Lazarus

David Bowie and Enda Walsh, inspired by the Novel the Man Who Fell to Earth by Walter Tevis
New York Theatre Workshop
King's Cross Theatre
to

Lazarus could not be higher on concept, as one might expect of a science fiction novel by Walter Tevis converted into a movie and then recreated for the stage with a script by Enda Walsh and music by David Bowie under the direction of Ivo van Hove.

For the occasion, the long, wide stage at King’s Cross Theatre, which gives the impression of an oversize Portakabin warehouse, is backed by an eight-strong all-male band and features some spectacular video design by Tal Yarden.

This is the setting for the slow, odd tale of Thomas Jerome Newton, currently residing in New York but seemingly originally from somewhere extra-terrestrial.

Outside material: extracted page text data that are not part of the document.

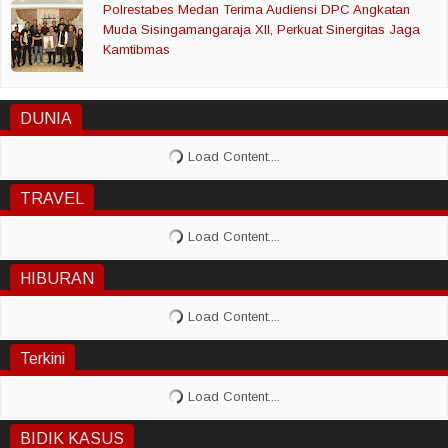
Polrestabes Medan Terima Audiensi DPC Angkatan
Muda Sisingamangaraja XII, Perkuat Sinergitas Jaga
Kamtibmas
DUNIA
TRAVEL
HIBURAN
Terkini
BIDIK KASUS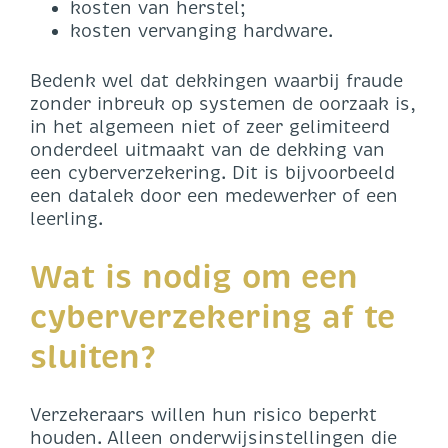
kosten van herstel;
kosten vervanging hardware.
Bedenk wel dat dekkingen waarbij fraude
zonder inbreuk op systemen de oorzaak is,
in het algemeen niet of zeer gelimiteerd
onderdeel uitmaakt van de dekking van
een cyberverzekering. Dit is bijvoorbeeld
een datalek door een medewerker of een
leerling.
Wat is nodig om een
cyberverzekering af te
sluiten?
Verzekeraars willen hun risico beperkt
houden. Alleen onderwijsinstellingen die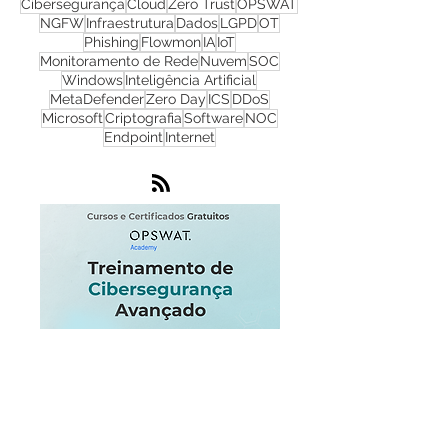
Cyber Security
Ransomware
Progress
Firewall
Redes
WhatsUp Gold
Check Point
Cibersegurança
Cloud
Zero Trust
OPSWAT
NGFW
Infraestrutura
Dados
LGPD
OT
Phishing
Flowmon
IA
IoT
Monitoramento de Rede
Nuvem
SOC
Windows
Inteligência Artificial
MetaDefender
Zero Day
ICS
DDoS
Microsoft
Criptografia
Software
NOC
Endpoint
Internet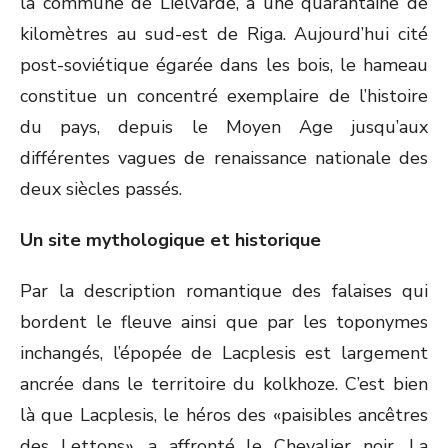
la commune de Lielvarde, à une quarantaine de
kilomètres au sud-est de Riga. Aujourd’hui cité
post-soviétique égarée dans les bois, le hameau
constitue un concentré exemplaire de l’histoire
du pays, depuis le Moyen Age jusqu’aux
différentes vagues de renaissance nationale des
deux siècles passés.
Un site mythologique et historique
Par la description romantique des falaises qui
bordent le fleuve ainsi que par les toponymes
inchangés, l’épopée de Lacplesis est largement
ancrée dans le territoire du kolkhoze. C’est bien
là que Lacplesis, le héros des «paisibles ancêtres
des Lettons», a affronté le Chevalier noir. La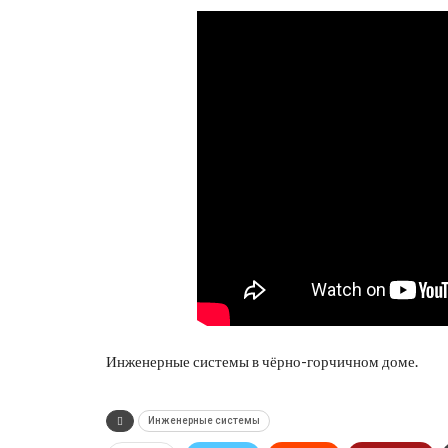
Инженерные системы в чёрно-горчичном доме.
Инженерные системы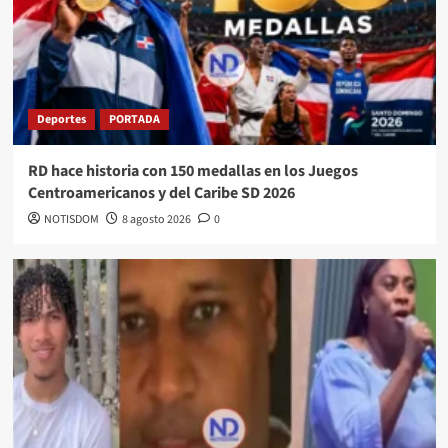
Deportes
PORTADA
RD hace historia con 150 medallas en los Juegos
Centroamericanos y del Caribe SD 2026
NOTISDOM
8 agosto 2026
0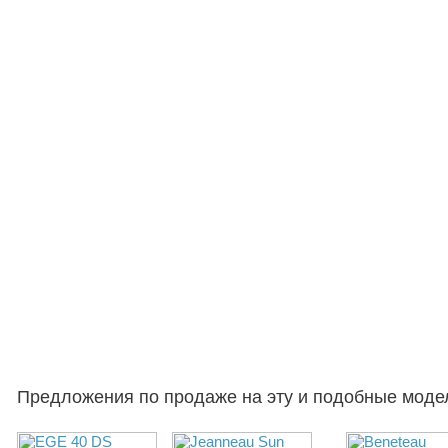
Предложения по продаже на эту и подобные моде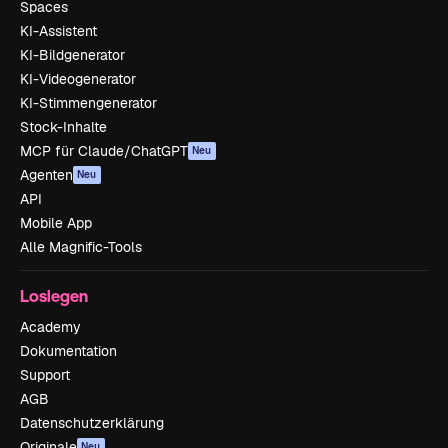
Spaces
KI-Assistent
KI-Bildgenerator
KI-Videogenerator
KI-Stimmengenerator
Stock-Inhalte
MCP für Claude/ChatGPT
Neu
Agenten
Neu
API
Mobile App
Alle Magnific-Tools
Loslegen
Academy
Dokumentation
Support
AGB
Datenschutzerklärung
Originale
Neu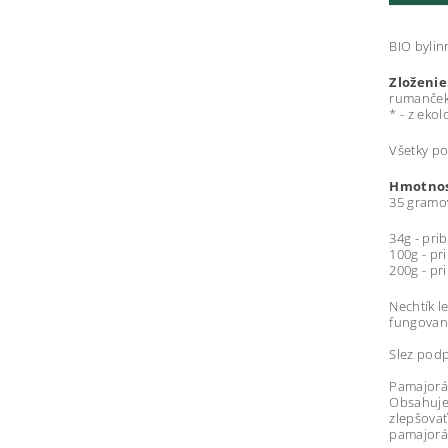
BIO bylin
Zloženie
rumanček 
* - z eko
Všetky po
Hmotnos
35 gramo
34g - pri
100g - pr
200g - pr
Nechtík 
fungovani
Slez podp
Pamajorán
Obsahuje 
zlepšovať
pamajorán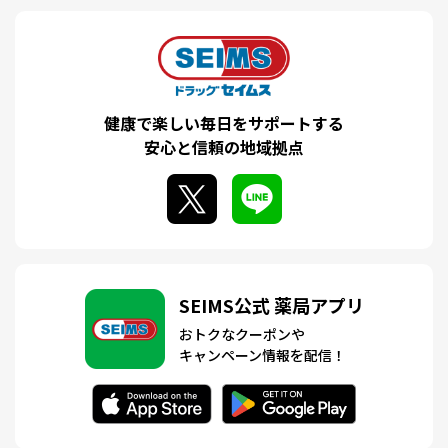
健康で楽しい毎日をサポートする
安心と信頼の地域拠点
SEIMS公式 薬局アプリ
おトクなクーポンや
キャンペーン情報を配信！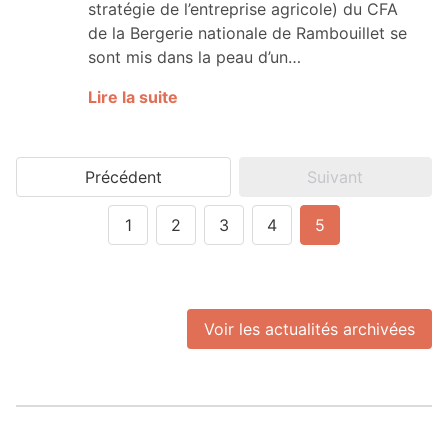
stratégie de l’entreprise agricole) du CFA
de la Bergerie nationale de Rambouillet se
sont mis dans la peau d’un…
Lire la suite
Précédent
Suivant
1
2
3
4
5
Voir les actualités archivées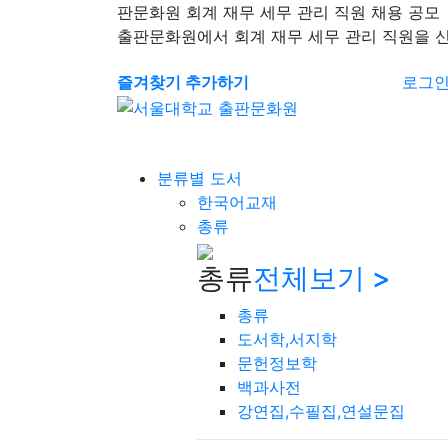
판문화원 회계 재무 세무 관리 직원 채용 공모
출판문화원에서 회계 재무 세무 관리 직원을 
즐겨찾기 추가하기
로그
분류별 도서
한국어교재
총류
총류
전체보기 >
총류
도서학,서지학
문헌정보학
백과사전
강연집,수필집,연설문집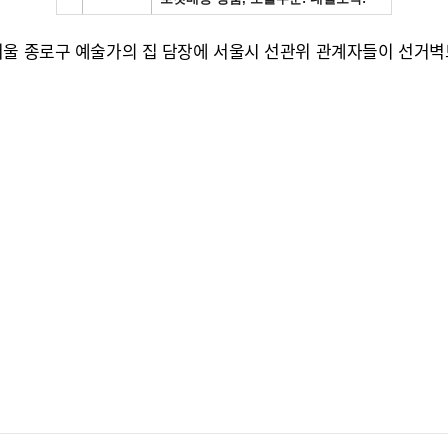
서울 종로구 예술가의 집 담장에 서울시 선관위 관계자들이 선거벽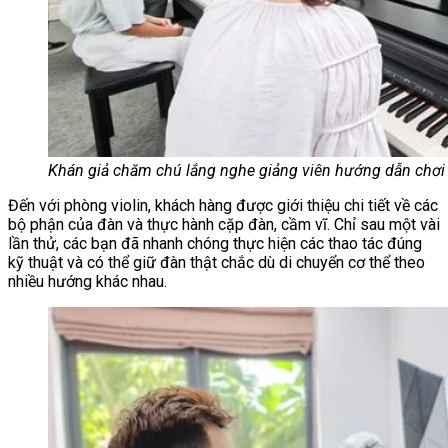
Khán giả chăm chú lắng nghe giảng viên hướng dẫn chơi
Đến với phòng violin, khách hàng được giới thiệu chi tiết về các
bộ phận của đàn và thực hành cặp đàn, cầm vĩ. Chỉ sau một vài
lần thử, các bạn đã nhanh chóng thực hiện các thao tác đúng
kỹ thuật và có thể giữ đàn thật chắc dù di chuyển cơ thể theo
nhiều hướng khác nhau.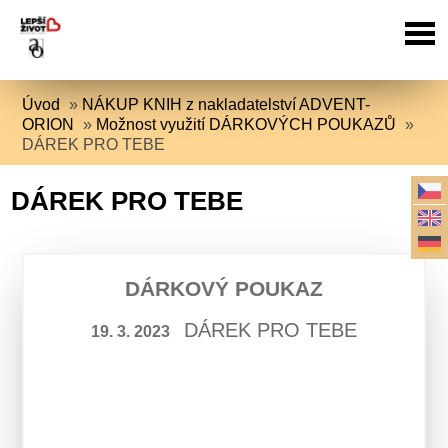
Úvod
»
NÁKUP KNIH z nakladatelství ADVENT-
ORION
»
Možnost využití DÁRKOVÝCH POUKAZŮ
»
DÁREK PRO TEBE
DÁREK PRO TEBE
DÁRKOVÝ POUKAZ
DÁREK PRO TEBE
19. 3. 2023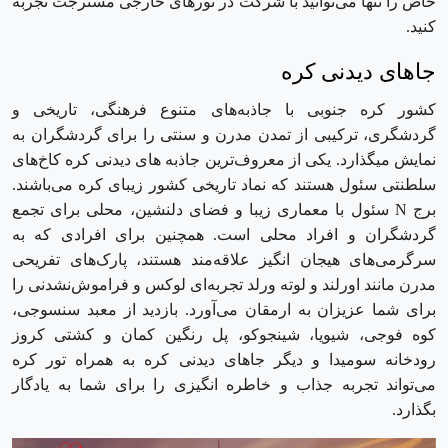
خاص را تنها می‌توانید با شرکت در تور‌های خارجی مسترجت تجربه
کنید.
جاهای دیدنی کره
کشور کره جنوبی با جاذبه‌های متنوع فرهنگی، تاریخی و
گردشگری، ترکیبی از تمدن مدرن و سنتی را برای گردشگران به
نمایش میگذارد. یکی از معروف‌ترین جاذبه های دیدنی کره کاخ‌های
سلطنتی سئول هستند که نماد تاریخی کشور زیبای کره می‌باشند.
برج N سئول با معماری زیبا و فضای دلنشین، محلی برای تجمع
گردشگران و افراد محلی است. همچنین برای افرادی که به
سرگرمی‌های هیجان انگیز علاقه‌مند هستند، پارک‌های تفریحی
مدرن مانند اورلند و لوته ‌ورلد تجربه‌ای لوکس و فراموش‌نشدنی را
برای شما عزیزان به ارمقان می‌آورد. بازدید از معبد سنسوجی،
کوه فوجی، شیویا، شینجوکو، پل رنگین کمان و کشتی کروز
رودخانه سومیدا و دیگر جاهای دیدنی کره به همراه تور کره
می‌تواند تجربه جذاب و خاطره انگیزی را برای شما به یادگار
بگذارد.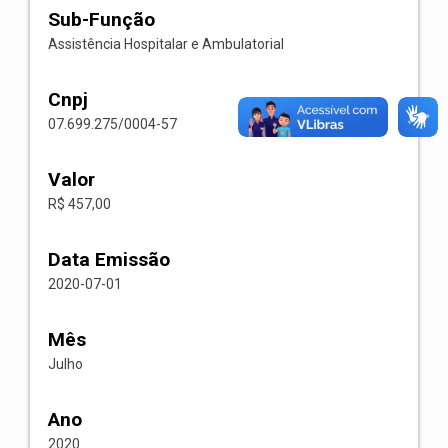
Sub-Função
Assistência Hospitalar e Ambulatorial
Cnpj
07.699.275/0004-57
Valor
R$ 457,00
Data Emissão
2020-07-01
Mês
Julho
Ano
2020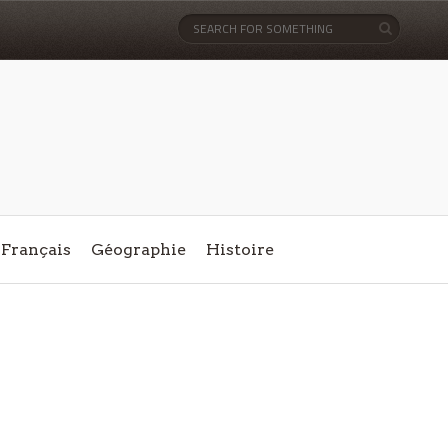
Français
Géographie
Histoire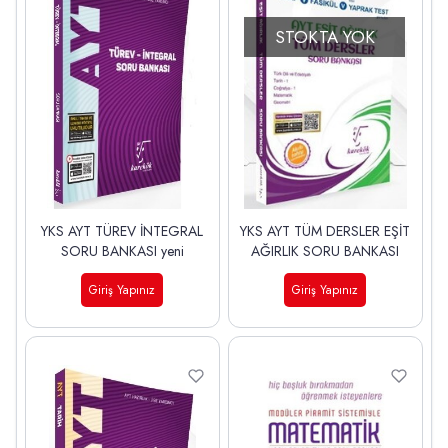
STOKTA YOK
YKS AYT TÜREV İNTEGRAL
YKS AYT TÜM DERSLER EŞİT
SORU BANKASI yeni
AĞIRLIK SORU BANKASI
Giriş Yapınız
Giriş Yapınız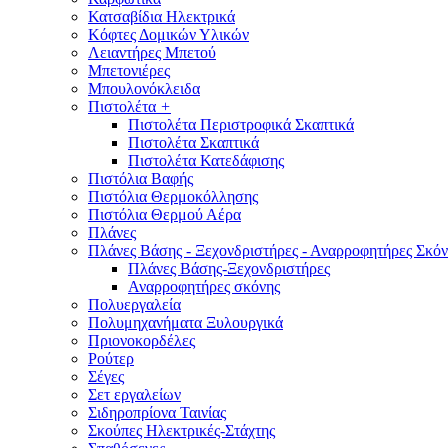
Κατσαβίδια Ηλεκτρικά
Κόφτες Δομικών Υλικών
Λειαντήρες Μπετού
Μπετονιέρες
Μπουλονόκλειδα
Πιστολέτα
+
Πιστολέτα Περιστροφικά Σκαπτικά
Πιστολέτα Σκαπτικά
Πιστολέτα Κατεδάφισης
Πιστόλια Βαφής
Πιστόλια Θερμοκόλλησης
Πιστόλια Θερμού Αέρα
Πλάνες
Πλάνες Βάσης - Ξεχονδριστήρες - Αναρροφητήρες Σκόν
Πλάνες Βάσης-Ξεχονδριστήρες
Αναρροφητήρες σκόνης
Πολυεργαλεία
Πολυμηχανήματα Ξυλουργικά
Πριονοκορδέλες
Ρούτερ
Σέγες
Σετ εργαλείων
Σιδηροπρίονα Ταινίας
Σκούπες Ηλεκτρικές-Στάχτης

As we meet Bowie sound-alike Michael C Hall’s desperate Newton, he is in a bad state, living on gin and little else and remembering happier days with his blue-haired former girlfriend Mary Lou.

Most of the 110 minutes consist of his maudlin recollections and vague hopes of either finding love or leaving our planet.

In what appears to be the real world, Newton sparks affection in his assistant/cleaner Elly played by Amy Lennox, who also seems only too happy to enter a world of under-dressed fantasy, in an attempt to buoy up the desperate loner.

Meanwhile, the jerky, oddly spoken central character spends most of his time communing with two apparent figments of his imagination.

Sophia Anne Caruso plays an unnamed Girl who is as lost as Newton but chase him up with thoughts of a return to his origins.

Valentine played by Michael Esper is considerably more sinister, a bloodthirsty hitman willing to take on anyone that has offended the alien (perhaps merely a madman?) or just gets in the way.

There is little more to the plot than this, meaning that most of the attractions of this production need to come from the visuals, the presentation and the music.

At times, the video work is really spectacular, while the actors throw themselves around the stage with aplomb.

However, what most people attracted to this import from New York Theatre Workshop will be after is a chance to hear an album’s worth of new songs composed by their hero, who sadly passed away without having the chance to see this project enjoy its London première.

Fans will have their own view but for the most part, the best songs on display are the old favourites such as "The Man Who Sold the World", "Changes" and "All the Young Dudes".

The new work is often heavy on the rock guitar and peaks with songs such as the sweet "This Is Not America" beautifully sung by Miss Caruso and the anthemic "Where Are We Now?".

Bowie freaks will probably enjoy wallowing in the music and graphics, not worrying too much about what can be a very lackadaisical drama.